All three inquirers made an exclamation; and the inspector said
under his breath, "Are we after escaped lunatics?" The waiter went
on with some relish for the ridiculous story:
"I was so knocked silly for a second, I couldn't do anything. The
man marched out of the place and joined his friend just round the
corner. Then they went so quick up Bullock Street that I couldn't
catch them, though I ran round the bars to do it."
"Bullock Street," said the detective, and shot up that thoroughfare
as quickly as the strange couple he pursued.
Their journey now took them through bare brick ways like tunnels;
streets with few lights and even with few windows; streets that
seemed built out of the blank backs of everything and everywhere.
Dusk was deepening, and it was not easy even for the London
policemen to guess in what exact direction they were treading. The
inspector, however, was pretty certain that they would eventually
strike some part of Hampstead Heath. Abruptly one bulging gas-lit
window broke the blue twilight like a bull's-eye lantern; and
Valentin stopped an instant before a little garish sweetstuff shop.

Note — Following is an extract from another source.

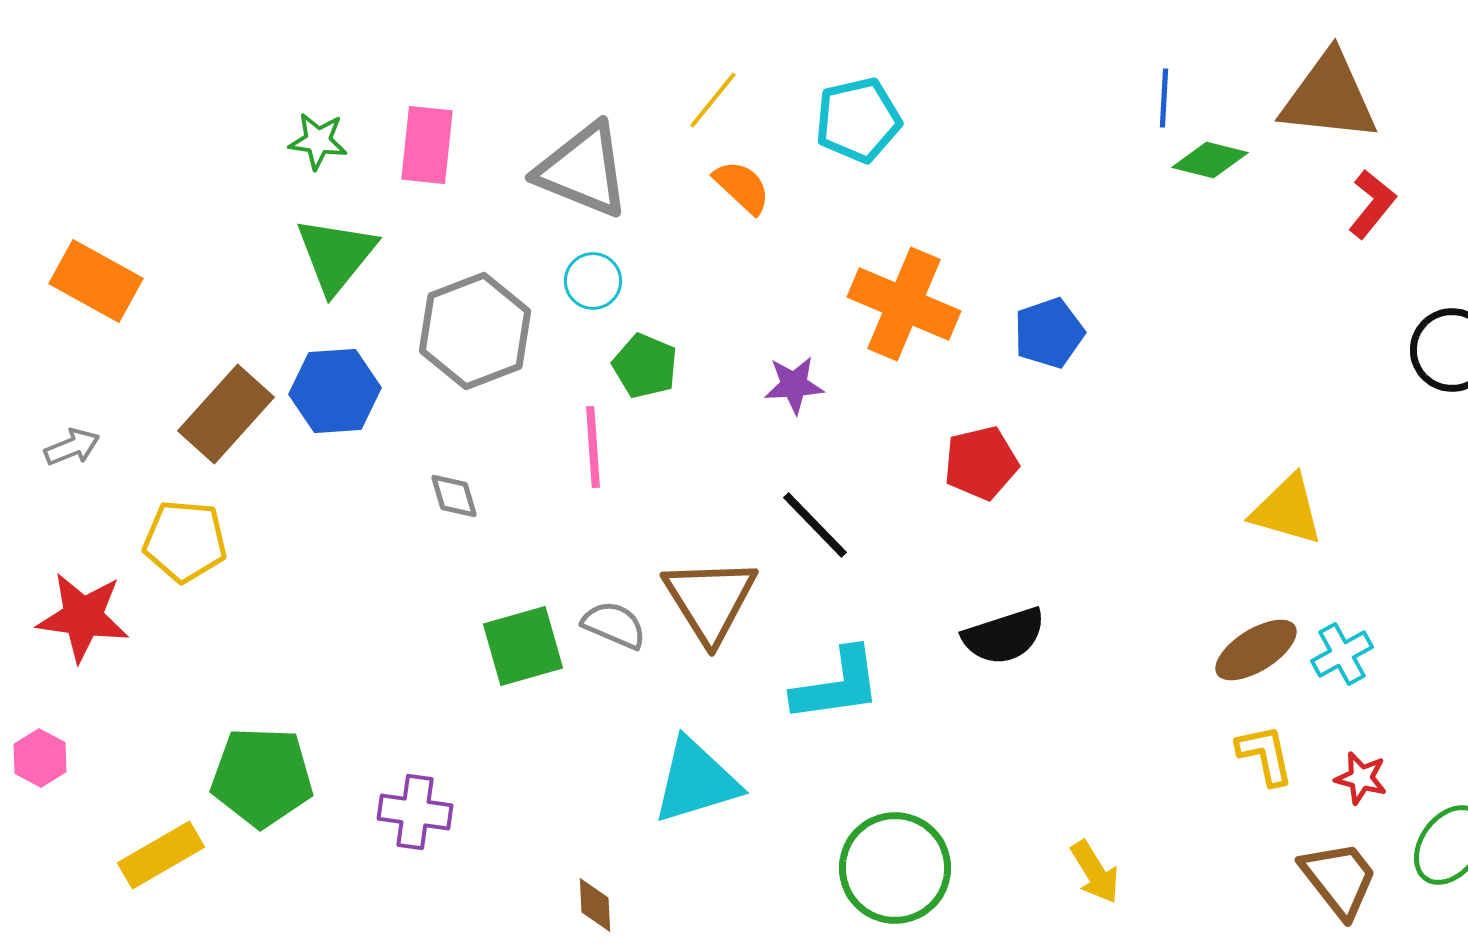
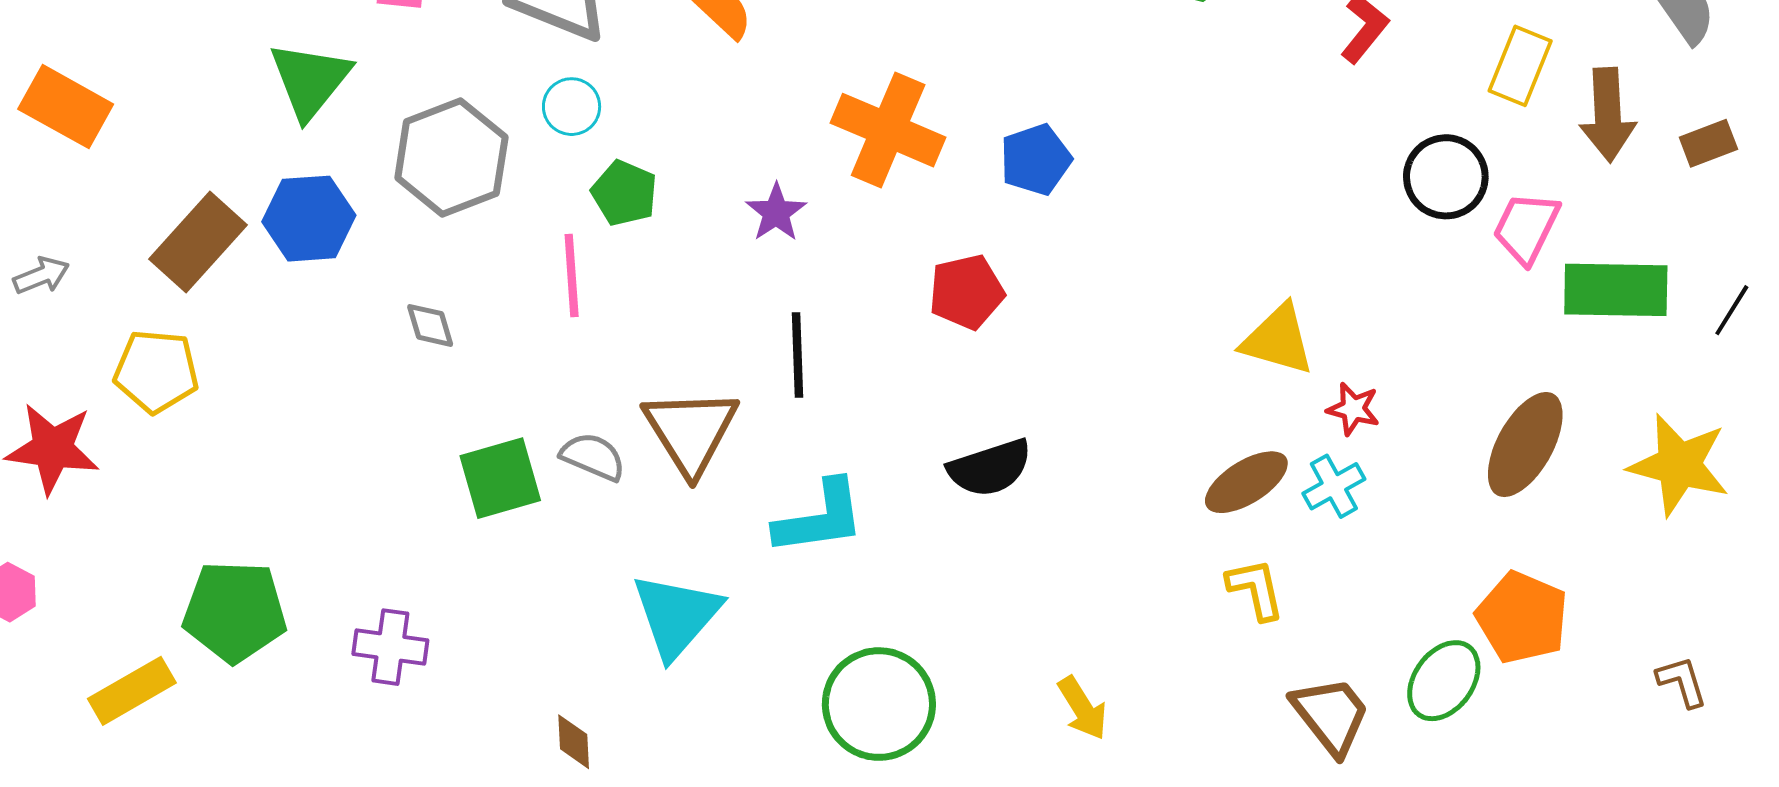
purple star: (794, 385) -> (776, 212), turned -30
black line: (815, 525) -> (797, 355), turned 42
red star: (1361, 778) -> (1353, 409), moved
cyan triangle: (696, 781) -> (676, 616), turned -32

After an instant's hesitation he went in; he stood amid the gaudy
colours of the confectionery with entire gravity and bought
thirteen chocolate cigars with a certain care. He was clearly
preparing an opening; but he did not need one.

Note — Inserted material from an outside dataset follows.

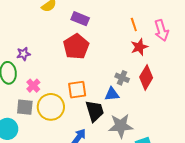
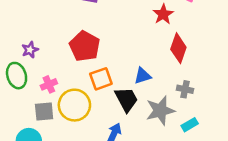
red pentagon: (76, 47) -> (85, 46), moved
gray cross: (122, 78) -> (185, 89), moved
pink cross: (33, 86) -> (49, 84), turned 32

An angular, elderly young woman in the shop had regarded his
elegant appearance with a merely automatic inquiry; but when she
saw the door behind him blocked with the blue uniform of the
inspector, her eyes seemed to wake up.
"Oh," she said, "if you've come about that parcel, I've sent it off
already."
"Parcel?" repeated Valentin; and it was his turn to look
inquiring.
"I mean the parcel the gentleman left—the clergyman
gentleman."
"For goodness' sake," said Valentin, leaning forward with his first
real confession of eagerness, "for Heaven's sake tell us what
happened exactly."
"Well," said the woman a little doubtfully, "the clergymen came in
about half an hour ago and bought some peppermints and talked a
bit, and then went off towards the Heath. But a second after, one
of them runs back into the shop and says, 'Have I left a parcel!'
Well, I looked everywhere and couldn't see one; so he says, 'Never
mind; but if it should turn up, please post it to this address,'
and he left me the address and a shilling for my trouble. And sure
enough, though I thought I'd looked everywhere, I found he'd left a
brown paper parcel, so I posted it to the place he said. I can't
remember the address now; it was somewhere in Westminster. But as
the thing seemed so important, I thought perhaps the police had
come about it."
"So they have," said Valentin shortly. "Is Hampstead Heath near
here?"
"Straight on for fifteen minutes," said the woman, "and you'll come
right out on the open." Valentin sprang out of the shop and began
to run. The other detectives followed him at a reluctant
trot.
The street they threaded was so narrow and shut in by shadows that
when they came out unexpectedly into the void common and vast sky
they were startled to find the evening still so light and clear. A
perfect dome of peacock-green sank into gold amid the blackening
trees and the dark violet distances. The glowing green tint was
just deep enough to pick out in points of crystal one or two stars.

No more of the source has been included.